Mais l’analyse génétique des tissus qu’ils ont prélevés a maintenant confirmé ce dont ils ont été témoins.
Selon les chercheurs dans leur étude :
Les petits kidnappés par la colonie QQ sont devenus des ouvriers non reproducteurs, par conséquent, leur activité serait classée comme de l’esclavage, au même titre que les fourmis esclavagistes.
Le comportement, consistant à kidnapper des rats-taupes nus, avait déjà été observé en laboratoire, mais c’est la première fois qu’il est confirmé dans la nature.
Bien que l’enlèvement se produise également chez certaines espèces de primates, l’équipe note que ce comportement ressemble davantage à celui observé chez les fourmis esclavagistes, comme les Formica sanguinea. Ces insectes détournent les larves et les pupes d’autres espèces et les élèvent en tant que partie de leur main-d’œuvre.
Ce phénomène évolutif, dans lequel la pression de l’évolution crée les mêmes caractéristiques physiques ou comportementales chez des espèces qui ne sont pas du tout apparentées, est connu sous le nom d’évolution convergente.
Le vol de jeunes taupes ajouterait certainement à la capacité nécessaire pour trouver des ressources rares dans leur environnement aride et difficile et les aiderait à construire leurs maisons souterraines élaborées qui peuvent s’étendre sur des kilomètres de tunnels.

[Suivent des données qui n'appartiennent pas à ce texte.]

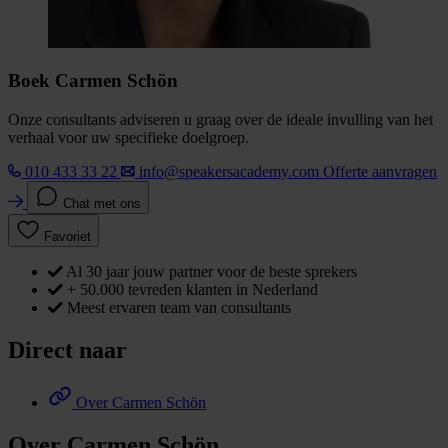
Boek Carmen Schön
Onze consultants adviseren u graag over de ideale invulling van het
verhaal voor uw specifieke doelgroep.
010 433 33 22
info@speakersacademy.com
Offerte aanvragen
Chat met ons
Favoriet
Al 30 jaar jouw partner voor de beste sprekers
+ 50.000 tevreden klanten in Nederland
Meest ervaren team van consultants
Direct naar
Over Carmen Schön
Over Carmen Schön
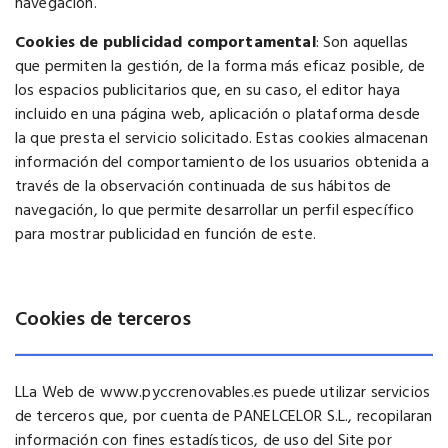
navegación.
Cookies de publicidad comportamental
: Son aquellas
que permiten la gestión, de la forma más eficaz posible, de
los espacios publicitarios que, en su caso, el editor haya
incluido en una página web, aplicación o plataforma desde
la que presta el servicio solicitado. Estas cookies almacenan
información del comportamiento de los usuarios obtenida a
través de la observación continuada de sus hábitos de
navegación, lo que permite desarrollar un perfil específico
para mostrar publicidad en función de este.
Cookies de terceros
LLa Web de www.pyccrenovables.es puede utilizar servicios
de terceros que, por cuenta de PANELCELOR S.L., recopilaran
información con fines estadísticos, de uso del Site por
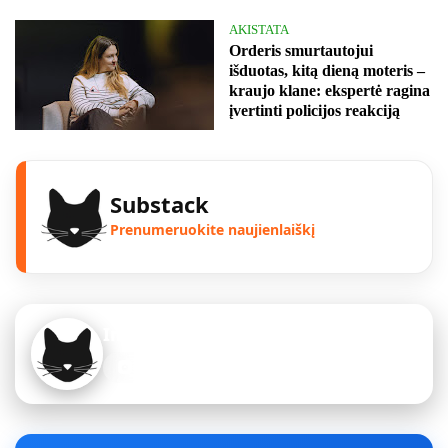
AKISTATA
Orderis smurtautojui
išduotas, kitą dieną moteris –
kraujo klane: ekspertė ragina
įvertinti policijos reakciją
Substack
Prenumeruokite naujienlaiškį
Instagram
Sekite mus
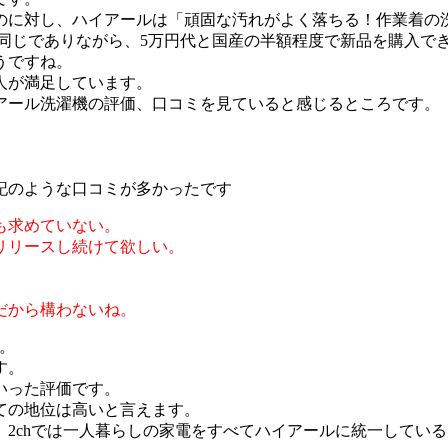
のに対し、ハイアールは「頑固な汚れがよく落ちる！作業着の
と同じでありながら、5万円代と国産の半額程度で新品を購入で
うですね。
人が満足しています。
アール洗濯機の評価、口コミを見ていると感じるところです。
記のような口コミが多かったです
も求めていない。
リリースし続けて欲しい。
だから構わないね。
。
す。
いった評価です。
ての地位は高いと言えます。
2chでは一人暮らしの家電をすべてハイアールに統一してい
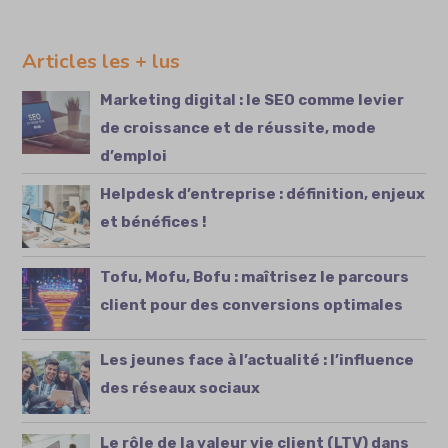
Articles les + lus
Marketing digital : le SEO comme levier
de croissance et de réussite, mode
d’emploi
Helpdesk d’entreprise : définition, enjeux
et bénéfices !
Tofu, Mofu, Bofu : maîtrisez le parcours
client pour des conversions optimales
Les jeunes face à l’actualité : l’influence
des réseaux sociaux
Le rôle de la valeur vie client (LTV) dans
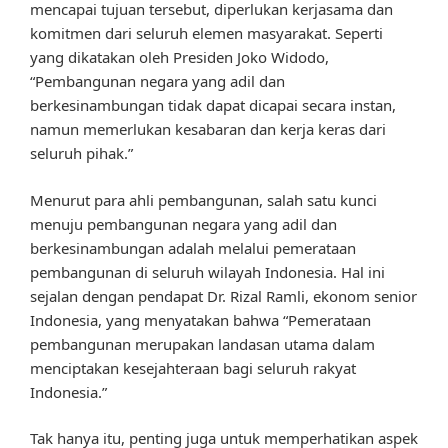
mencapai tujuan tersebut, diperlukan kerjasama dan
komitmen dari seluruh elemen masyarakat. Seperti
yang dikatakan oleh Presiden Joko Widodo,
“Pembangunan negara yang adil dan
berkesinambungan tidak dapat dicapai secara instan,
namun memerlukan kesabaran dan kerja keras dari
seluruh pihak.”
Menurut para ahli pembangunan, salah satu kunci
menuju pembangunan negara yang adil dan
berkesinambungan adalah melalui pemerataan
pembangunan di seluruh wilayah Indonesia. Hal ini
sejalan dengan pendapat Dr. Rizal Ramli, ekonom senior
Indonesia, yang menyatakan bahwa “Pemerataan
pembangunan merupakan landasan utama dalam
menciptakan kesejahteraan bagi seluruh rakyat
Indonesia.”
Tak hanya itu, penting juga untuk memperhatikan aspek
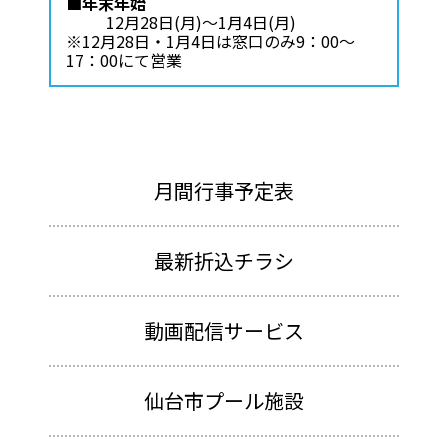
■年末年始
12月28日(月)～1月4日(月)
※12月28日・1月4日は窓口のみ9：00～
17：00にて営業
月間行事予定表
最新折込チラシ
動画配信サービス
仙台市プール施設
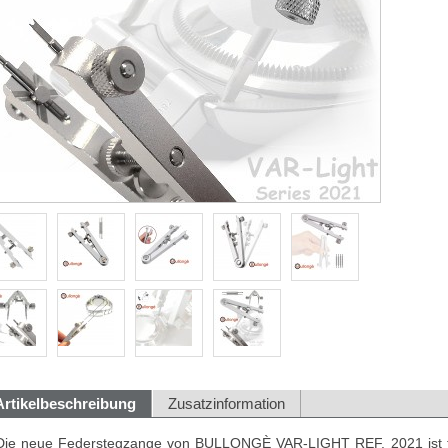
Artikelbeschreibung
Zusatzinformation
Die neue Federstegzange von BULLONGÈ VAR-LIGHT REF. 2021 ist fü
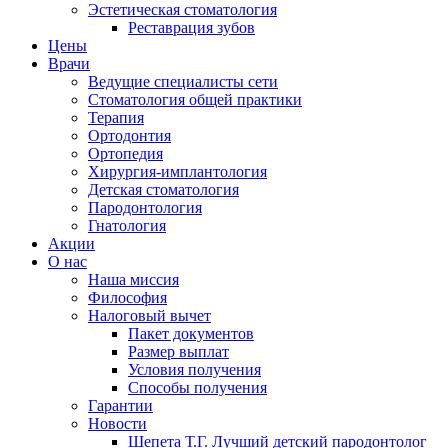
Эстетическая стоматология
Реставрация зубов
Цены
Врачи
Ведущие специалисты сети
Стоматология общей практики
Терапия
Ортодонтия
Ортопедия
Хирургия-имплантология
Детская стоматология
Пародонтология
Гнатология
Акции
О нас
Наша миссия
Философия
Налоговый вычет
Пакет документов
Размер выплат
Условия получения
Способы получения
Гарантии
Новости
Шепета Т.Г. Лучший детский пародонтолог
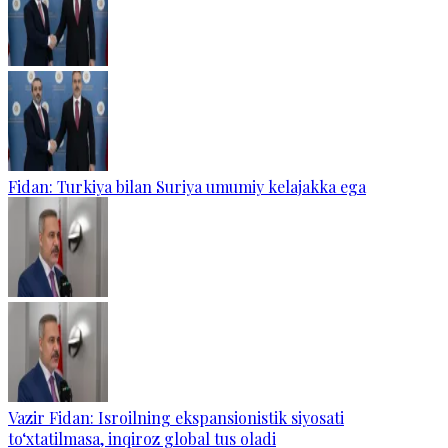
Fidan: Turkiya bilan Suriya umumiy kelajakka ega
Vazir Fidan: Isroilning ekspansionistik siyosati
to‘xtatilmasa, inqiroz global tus oladi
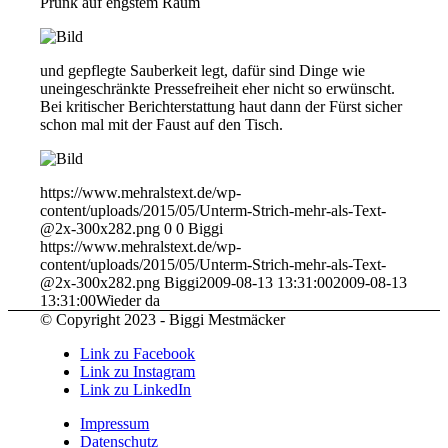
Prunk auf engstem Raum
und gepflegte Sauberkeit legt, dafür sind Dinge wie
uneingeschränkte Pressefreiheit eher nicht so erwünscht.
Bei kritischer Berichterstattung haut dann der Fürst sicher
schon mal mit der Faust auf den Tisch.
https://www.mehralstext.de/wp-
content/uploads/2015/05/Unterm-Strich-mehr-als-Text-
@2x-300x282.png
0
0
Biggi
https://www.mehralstext.de/wp-
content/uploads/2015/05/Unterm-Strich-mehr-als-Text-
@2x-300x282.png
Biggi
2009-08-13 13:31:00
2009-08-13
13:31:00
Wieder da
© Copyright 2023 - Biggi Mestmäcker
Link zu Facebook
Link zu Instagram
Link zu LinkedIn
Impressum
Datenschutz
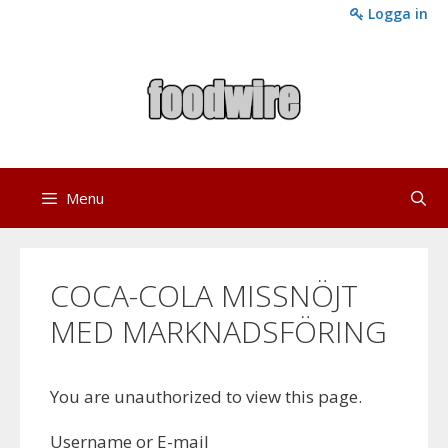
Skip
Logga in
to
content
Menu
COCA-COLA MISSNÖJT
MED MARKNADSFÖRING
You are unauthorized to view this page.
Username or E-mail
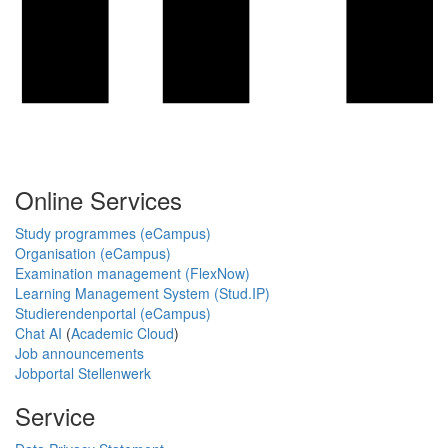
Online Services
Study programmes (eCampus)
Organisation (eCampus)
Examination management (FlexNow)
Learning Management System (Stud.IP)
Studierendenportal (eCampus)
Chat AI
(
Academic Cloud
)
Job announcements
Jobportal Stellenwerk
Service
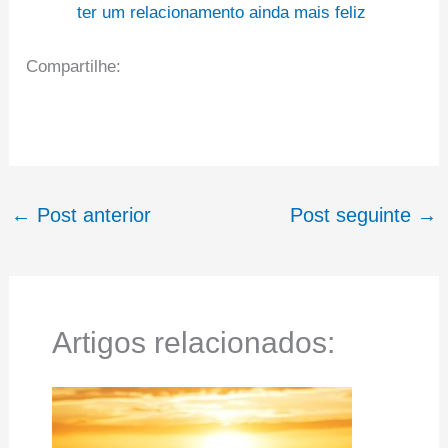
ter um relacionamento ainda mais feliz
Compartilhe:
←
Post anterior
Post seguinte
→
Artigos relacionados:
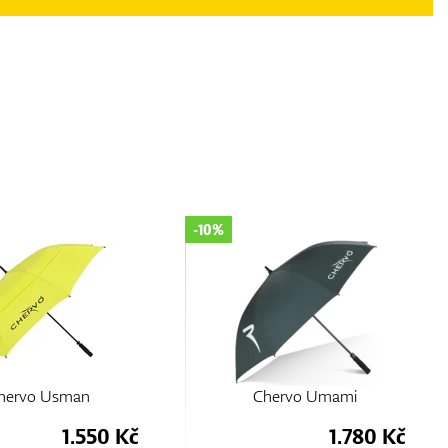
-10%
hervo Usman
Chervo Umami
1.550 Kč
1.780 Kč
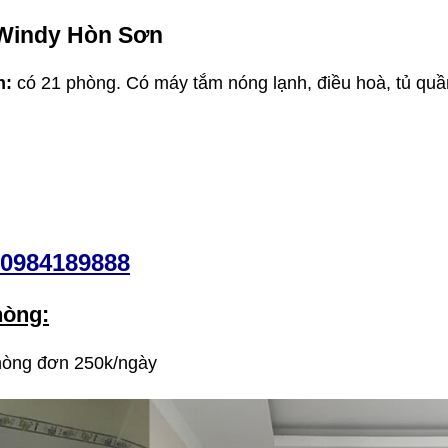
 Windy Hòn Sơn
n:
có 21 phòng. Có máy tắm nóng lạnh, điều hoà, tủ quầ
0984189888
hòng:
hòng đơn 250k/ngày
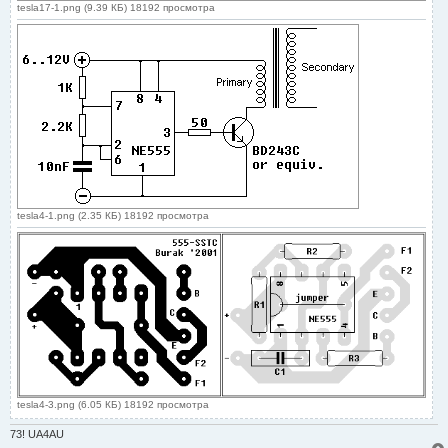
tesla17-1.png (9.39 КБ) 18192 просмотра
tesla4-1.png (2.35 КБ) 18192 просмотра
tesla4-3.png (6.05 КБ) 18192 просмотра
73! UA4AU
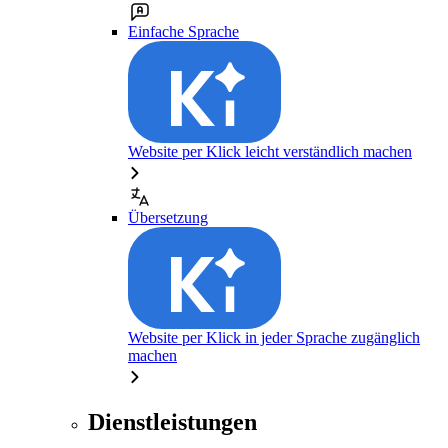
Einfache Sprache
Website per Klick leicht verständlich machen
Übersetzung
Website per Klick in jeder Sprache zugänglich
machen
Dienstleistungen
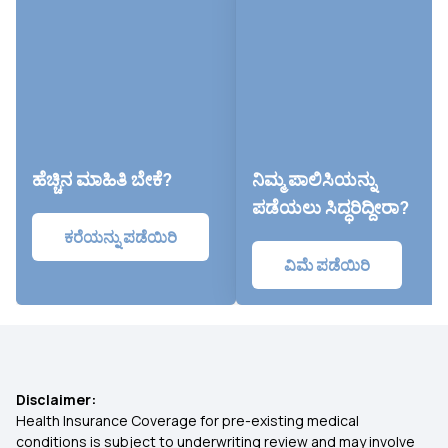
ಹೆಚ್ಚಿನ ಮಾಹಿತಿ ಬೇಕೆ?
ನಿಮ್ಮ ಪಾಲಿಸಿಯನ್ನು
ಪಡೆಯಲು ಸಿದ್ಧರಿದ್ದೀರಾ?
ಕರೆಯನ್ನು ಪಡೆಯಿರಿ
ವಿಮೆ ಪಡೆಯಿರಿ
Disclaimer:
Health Insurance Coverage for pre-existing medical
conditions is subject to underwriting review and may involve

Une grande partie de leur physiologie bizarre facilite l’excavation, comme les muscles de leurs mâchoires qui font un quart de leur masse et les dents qui dépassent des lèvres fermées pour les empêcher d’avaler la terre.
Selon Braude et ses collègues :
La faible probabilité de documenter ce phénomène avec nos méthodes de marquage-recapture, soulève la possibilité que ce comportement soit beaucoup plus courant et qu’il puisse être un moteur important de la socialité, et de la taille extrêmement importante de la colonie, chez les taupes-rats nues.
Si tel est le cas, l’équipe pense que l’agression féroce entre colonies de taupes-rats nues pourrait être le moteur de l’évolution de la taille des grands groupes, et que l’esclavage permet aux colonies en expansion d’accroître leur avantage concurrentiel sur leurs voisins.
Toutefois, à ce stade il s’agit encore de spéculations. Ils n’ont trouvé que deux petits volés et ils espèrent que les nouvelles technologies de pistage, comme les transpondeurs implantables, permettront de comprendre ce comportement.
L’étude publiée dans le Journal of Zoology : Inter-colony invasion between wild naked mole-rat colonies.